We can now use the retriever!
result = retriever.invoke("foo")
result
[Document(metadata={}, page_content='foo'),
 Document(metadata={}, page_content='foo bar'),
 Document(metadata={}, page_content='hello'),
 Document(metadata={}, page_content='world')]

Preprocessing function

Pass a custom preprocessing function to the retriever to improve search results. Tokenizing text at the word level can enhance retrieval, especially when using vector stores like Chroma, Pinecone, or Faiss for chunked documents.
import nltk

nltk.download("punkt_tab")
from nltk.tokenize import word_tokenize

retriever = BM25Retriever.from_documents(
    [
        Document(page_content="foo"),
        Document(page_content="bar"),
        Document(page_content="world"),
        Document(page_content="hello"),
        Document(page_content="foo bar"),
    ],
    k=2,
    preprocess_func=word_tokenize,
)

result = retriever.invoke("bar")
result
[Document(metadata={}, page_content='bar'),
 Document(metadata={}, page_content='foo bar')]

BM25Plus variant

  • BM25Retriever also supports the BM25Plus variant, which is designed to reduce the bias against short documents present in standard BM25.
  • BM25Plus ensures that matched terms always contribute a positive score, which can improve recall for short texts, passages, or chunked documents commonly used in retrieval-augmented generation (RAG) workflows.
By default, BM25Retriever uses standard BM25 (BM25Okapi).
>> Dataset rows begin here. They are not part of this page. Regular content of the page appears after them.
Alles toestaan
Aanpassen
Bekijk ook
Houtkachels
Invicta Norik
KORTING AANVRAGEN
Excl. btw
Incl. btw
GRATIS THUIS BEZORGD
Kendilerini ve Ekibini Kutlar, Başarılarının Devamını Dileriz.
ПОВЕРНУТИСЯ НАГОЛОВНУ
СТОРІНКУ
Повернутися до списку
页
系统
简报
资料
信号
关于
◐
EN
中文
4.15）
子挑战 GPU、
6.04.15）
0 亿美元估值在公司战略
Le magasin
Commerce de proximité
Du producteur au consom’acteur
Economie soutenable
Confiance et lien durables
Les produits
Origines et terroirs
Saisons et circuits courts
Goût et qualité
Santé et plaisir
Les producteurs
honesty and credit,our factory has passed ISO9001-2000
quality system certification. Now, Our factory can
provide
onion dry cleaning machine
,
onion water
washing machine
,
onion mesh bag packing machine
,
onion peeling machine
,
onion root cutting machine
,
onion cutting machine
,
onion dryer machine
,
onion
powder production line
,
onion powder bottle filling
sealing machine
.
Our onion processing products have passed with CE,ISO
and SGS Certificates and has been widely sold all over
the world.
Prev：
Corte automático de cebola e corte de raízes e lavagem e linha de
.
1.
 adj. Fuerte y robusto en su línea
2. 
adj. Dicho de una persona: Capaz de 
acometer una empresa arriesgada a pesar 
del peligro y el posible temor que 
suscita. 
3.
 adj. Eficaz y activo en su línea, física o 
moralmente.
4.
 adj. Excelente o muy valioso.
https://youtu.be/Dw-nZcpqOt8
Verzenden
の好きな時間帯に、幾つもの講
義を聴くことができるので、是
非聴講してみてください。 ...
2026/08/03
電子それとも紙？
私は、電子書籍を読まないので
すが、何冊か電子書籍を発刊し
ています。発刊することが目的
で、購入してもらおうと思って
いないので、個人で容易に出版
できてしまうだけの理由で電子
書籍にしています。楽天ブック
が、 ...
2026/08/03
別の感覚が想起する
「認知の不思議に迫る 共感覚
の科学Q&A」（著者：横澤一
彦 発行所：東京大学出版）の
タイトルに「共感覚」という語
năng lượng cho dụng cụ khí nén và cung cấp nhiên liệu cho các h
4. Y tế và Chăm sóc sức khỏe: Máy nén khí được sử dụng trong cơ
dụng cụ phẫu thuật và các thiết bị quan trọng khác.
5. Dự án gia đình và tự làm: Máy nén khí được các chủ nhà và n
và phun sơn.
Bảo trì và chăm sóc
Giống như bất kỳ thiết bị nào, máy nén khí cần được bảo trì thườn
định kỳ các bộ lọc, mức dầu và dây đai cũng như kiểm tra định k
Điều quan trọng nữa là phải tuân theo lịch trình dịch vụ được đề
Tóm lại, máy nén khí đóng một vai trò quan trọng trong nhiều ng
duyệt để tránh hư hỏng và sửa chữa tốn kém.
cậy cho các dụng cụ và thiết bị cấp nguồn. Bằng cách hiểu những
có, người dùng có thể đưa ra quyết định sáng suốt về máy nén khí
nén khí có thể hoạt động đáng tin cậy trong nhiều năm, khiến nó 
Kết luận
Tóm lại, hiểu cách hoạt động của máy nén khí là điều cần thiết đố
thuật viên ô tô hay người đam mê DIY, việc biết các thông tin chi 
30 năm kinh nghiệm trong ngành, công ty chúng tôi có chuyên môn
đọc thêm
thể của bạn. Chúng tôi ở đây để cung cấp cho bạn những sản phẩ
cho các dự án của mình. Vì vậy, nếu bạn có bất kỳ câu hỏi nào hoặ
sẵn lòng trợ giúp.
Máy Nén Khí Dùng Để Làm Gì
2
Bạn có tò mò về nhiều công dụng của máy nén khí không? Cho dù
BM25Plus must be explicitly enabled.

Example: Using BM25Plus

from langchain_community.retrievers import BM25Retriever
from langchain_core.documents import Document

docs = [
    Document(
        page_content=(
            "LangChain provides tools for building applications with large language models. "
            "It supports retrieval augmented generation and agents."
        )
    ),

    Document(
        page_content="LangChain retrieval augmented generation"
    ),
]

retriever = BM25Retriever.from_documents(
    docs,
    bm25_variant="plus",
    bm25_params={"delta": 0.5},
)

result = retriever.invoke("retrieval augmented generation")
result
BM25Plus is particularly useful when working with:
  • Short documents or passages
  • Chunked text in RAG systems
  • Corpora with highly variable document lengths
For long-form documents with more uniform lengths, standard BM25 may provide slightly higher precision.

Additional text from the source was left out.